_ENTRIES PROVIDED_
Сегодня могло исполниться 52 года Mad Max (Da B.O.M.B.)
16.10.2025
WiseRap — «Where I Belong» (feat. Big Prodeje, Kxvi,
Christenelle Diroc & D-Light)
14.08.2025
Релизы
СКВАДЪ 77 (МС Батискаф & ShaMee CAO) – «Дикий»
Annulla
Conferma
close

* * *

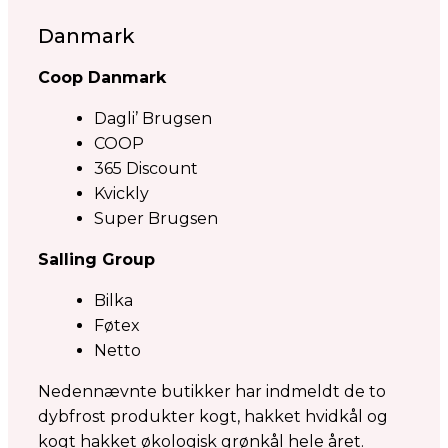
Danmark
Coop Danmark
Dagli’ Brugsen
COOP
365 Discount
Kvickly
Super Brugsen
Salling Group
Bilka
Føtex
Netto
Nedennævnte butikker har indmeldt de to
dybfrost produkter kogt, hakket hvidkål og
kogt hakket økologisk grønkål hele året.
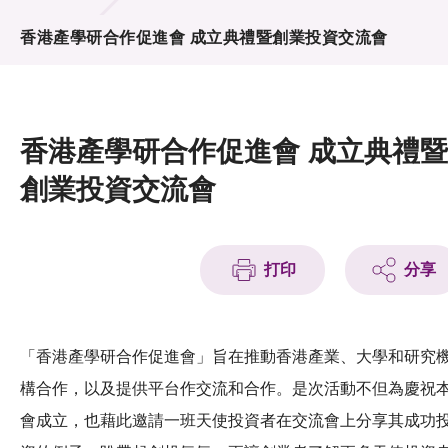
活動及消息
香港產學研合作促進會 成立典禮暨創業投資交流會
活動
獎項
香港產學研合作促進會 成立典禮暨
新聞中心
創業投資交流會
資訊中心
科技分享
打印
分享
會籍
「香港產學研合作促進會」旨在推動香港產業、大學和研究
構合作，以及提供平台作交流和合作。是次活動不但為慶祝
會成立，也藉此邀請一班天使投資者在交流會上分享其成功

--

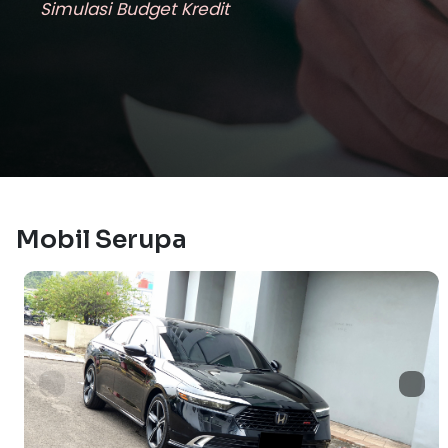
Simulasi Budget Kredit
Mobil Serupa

_THE PROBLEM_
Whenever a line in the material contains the word "kogt", copy that line.

_TASK RESPONSE_
dybfrost produkter kogt, hakket hvidkål og
kogt hakket økologisk grønkål hele året.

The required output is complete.